▸ Input data
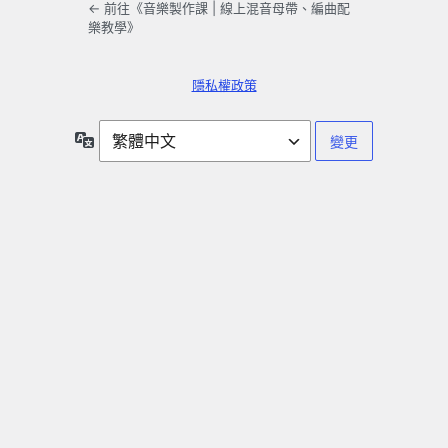
← 前往《音樂製作課 | 線上混音母帶、編曲配
樂教學》
隱私權政策
語
言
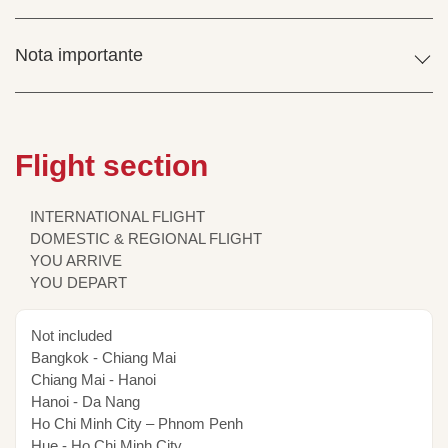
Nota importante
Flight section
INTERNATIONAL FLIGHT
DOMESTIC & REGIONAL FLIGHT
YOU ARRIVE
YOU DEPART
Not included
Bangkok - Chiang Mai
Chiang Mai - Hanoi
Hanoi - Da Nang
Ho Chi Minh City – Phnom Penh
Hue - Ho Chi Minh City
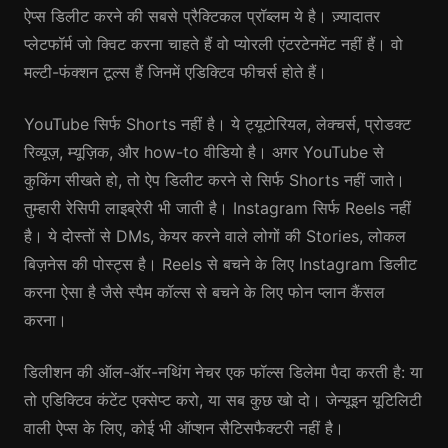
ऐप्स डिलीट करने की सबसे प्रैक्टिकल प्रॉब्लम ये है। ज़्यादातर
प्लेटफॉर्म जो क्विट करना चाहते हैं वो प्योरली एंटरटेनमेंट नहीं हैं। वो
मल्टी-फंक्शन टूल्स हैं जिनमें एडिक्टिव फीचर्स होते हैं।
YouTube सिर्फ Shorts नहीं है। ये ट्यूटोरियल, लेक्चर्स, प्रोडक्ट
रिव्यूज़, म्यूज़िक, और how-to वीडियो है। अगर YouTube से
कुकिंग सीखते हो, तो ऐप डिलीट करने से सिर्फ Shorts नहीं जाते।
तुम्हारी रेसिपी लाइब्रेरी भी जाती है। Instagram सिर्फ Reels नहीं
है। ये दोस्तों से DMs, केयर करने वाले लोगों की Stories, लोकल
बिज़नेस की पोस्ट्स है। Reels से बचने के लिए Instagram डिलीट
करना ऐसा है जैसे स्पैम कॉल्स से बचने के लिए फोन प्लान कैंसल
करना।
डिलीशन की ऑल-ऑर-नथिंग नेचर एक फॉल्स डिलेमा पैदा करती है: या
तो एडिक्टिव कंटेंट एक्सेप्ट करो, या सब कुछ खो दो। जेन्यूइन यूटिलिटी
वाली ऐप्स के लिए, कोई भी ऑप्शन सैटिसफैक्टरी नहीं है।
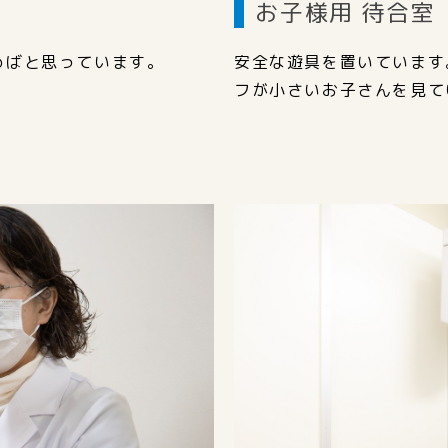
お子様用 待合室
めばと思っています。
安全な遊具を置いています
フが小さいお子さんを見て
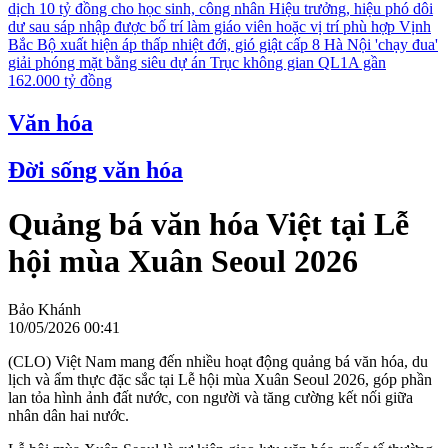
dịch 10 tỷ đồng cho học sinh, công nhân
Hiệu trưởng, hiệu phó dôi
dư sau sáp nhập được bố trí làm giáo viên hoặc vị trí phù hợp
Vịnh
Bắc Bộ xuất hiện áp thấp nhiệt đới, gió giật cấp 8
Hà Nội 'chạy đua'
giải phóng mặt bằng siêu dự án Trục không gian QL1A gần
162.000 tỷ đồng
Văn hóa
Đời sống văn hóa
Quảng bá văn hóa Việt tại Lễ
hội mùa Xuân Seoul 2026
Bảo Khánh
10/05/2026 00:41
(CLO) Việt Nam mang đến nhiều hoạt động quảng bá văn hóa, du
lịch và ẩm thực đặc sắc tại Lễ hội mùa Xuân Seoul 2026, góp phần
lan tỏa hình ảnh đất nước, con người và tăng cường kết nối giữa
nhân dân hai nước.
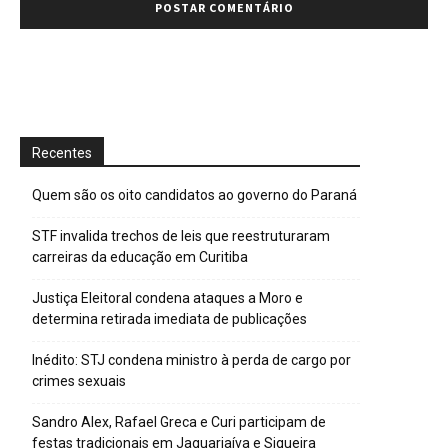
Recentes
Quem são os oito candidatos ao governo do Paraná
STF invalida trechos de leis que reestruturaram
carreiras da educação em Curitiba
Justiça Eleitoral condena ataques a Moro e
determina retirada imediata de publicações
Inédito: STJ condena ministro à perda de cargo por
crimes sexuais
Sandro Alex, Rafael Greca e Curi participam de
festas tradicionais em Jaguariaíva e Siqueira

▸ What this task involves
Among the lines of the listing above, which ones contain the word "đồng"? Show them.

▸ Task output
dịch 10 tỷ đồng cho học sinh, công nhân
162.000 tỷ đồng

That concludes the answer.